Inner City Youth Institute: The station continued to support the Inner City Youth Institute (ICYI). The ICYI encourages underrepresented youths to pursue higher education and careers in the natural resource and environmental fields. This year, ICYI sponsored an ecology program in a Portland inner city high school and a summer camp program for high school students from Portland, Oregon, and Vancouver, Washington. This summer's camp was held at H.J. Andrews Experimental Forest. Participants spent a week at the experimental forest, learning from scientists about forest ecosystems. The ICYI is a partnership between the Forest Service, Oregon State University, Bureau of Land Management, Portland Public Schools, and the Urban League of Portland. About 200 students participated in ICYI programs.
Invasive Aquatic Species Class: Thirty people learned about invasive aquatic species, including the devastating amphibian chytrid fungus, at Oregon State University's Central Oregon campus in Bend.
Invasive Species Workshop: The station partnered with Oregon State University's Natural Resources Education Program to host a workshop for 15 high school teachers that offered classroom exercises for students on identifying and tracking invasive species.
Northwest Science Expo: The station sponsored "Outstanding Forest Science" awards that are given to a high school and middle school student at the Northwest Science Expo. This science fair for young scientists, engineers, and mathematicians was held at Portland State University in March. Two station employees volunteered as judges.

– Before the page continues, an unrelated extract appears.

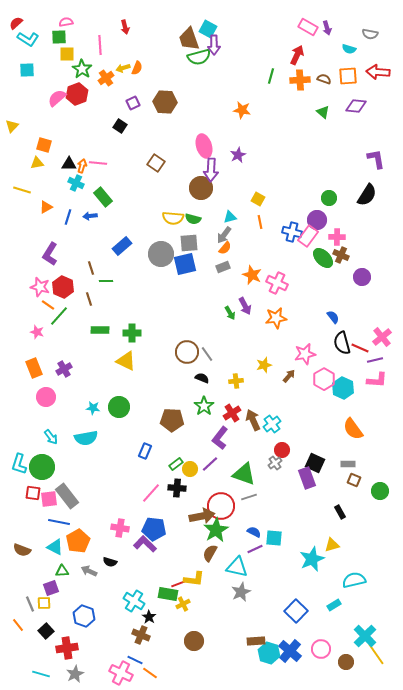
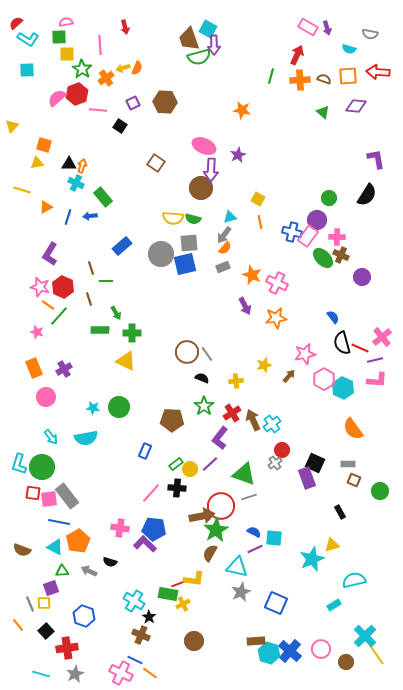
pink ellipse at (204, 146): rotated 50 degrees counterclockwise
pink line at (98, 163): moved 53 px up
green arrow at (230, 313): moved 114 px left
blue square at (296, 611): moved 20 px left, 8 px up; rotated 20 degrees counterclockwise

Olympia Lab Interpretive Trail: A station scientist worked with 15 junior and senior high school students from the Tumwater, Washington, New Market Skills Center to develop an interpretive nature trail at the Olympia Forestry Sciences Laboratory. The scientist also was "shadowed" for 2 days by a science teacher interested in learning more about plant surveys and tree growth.
Petri Dish Experiment: Sixty-one third graders from Albany, Oregon, learned scientific methods and how to use a microscope while attempting to grow fungi and bacteria from samples taken from their hands. The students rubbed both dirty and washed hands on agar Petri dishes and counted the different-colored fungi and bacteria that grew on each.

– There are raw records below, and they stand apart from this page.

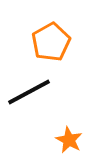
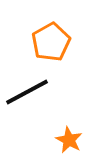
black line: moved 2 px left
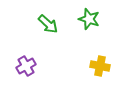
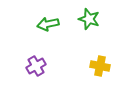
green arrow: rotated 125 degrees clockwise
purple cross: moved 10 px right
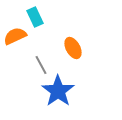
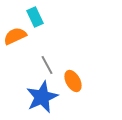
orange ellipse: moved 33 px down
gray line: moved 6 px right
blue star: moved 16 px left, 6 px down; rotated 12 degrees clockwise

Plant Ecology Lecture and Tour: A station scientist gave a lecture on plant ecology and led a field tour for eight students at Grays Harbor College in Aberdeen, Washington.
Poster distribution: The station distributed about 200 posters related to Mount St. Helens, invasive species, fish, oak communities, old-growth forests, and sequoias. Most of these posters are requested by teachers in the Pacific Northwest, but many posters have been sent to teachers throughout the United States and overseas.

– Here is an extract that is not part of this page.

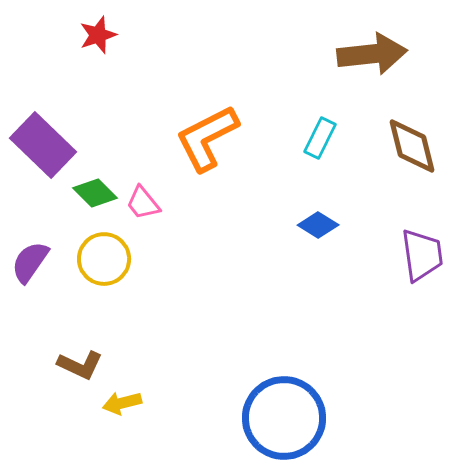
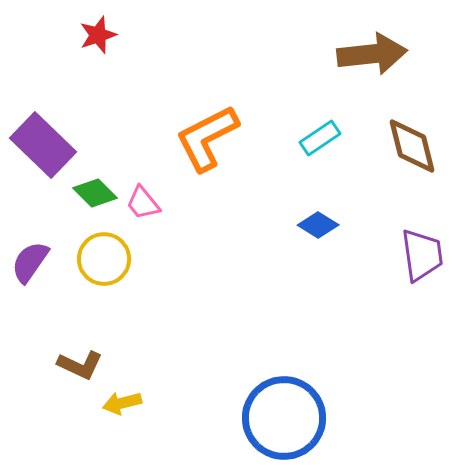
cyan rectangle: rotated 30 degrees clockwise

Salmon Watch: Fifty middle school students in Alsea, Oregon, participated in field and classroom sessions on the ecology of riparian zones.
Society and Natural Resources Class: A station scientist was invited to give a lecture and host a question-and-answer section on landscape patterns and forest transition. Ten students from Wenatchee Valley Community College took part.
Washington State Science and Engineering Fair: The station sponsored an "Outstanding Forest Science Project Award" to a 10th-grade high school student at the Washington State Science and Engineering Fair at Olympic College, Bremerton, Washington, in April.
What Lives in a Forest? Before visiting the World Forestry Center in Portland, 65 fifth-grade students from Albany, Oregon, learned about the interconnections among animals, mushrooms, and fire as well as career opportunities in forest science.
Wolftree: Station employees participated in ecology programs that reached about 100 students from Portland, Oregon, and Vancouver, Washington, middle and high schools. The station also contributed funds for supplies and equipment.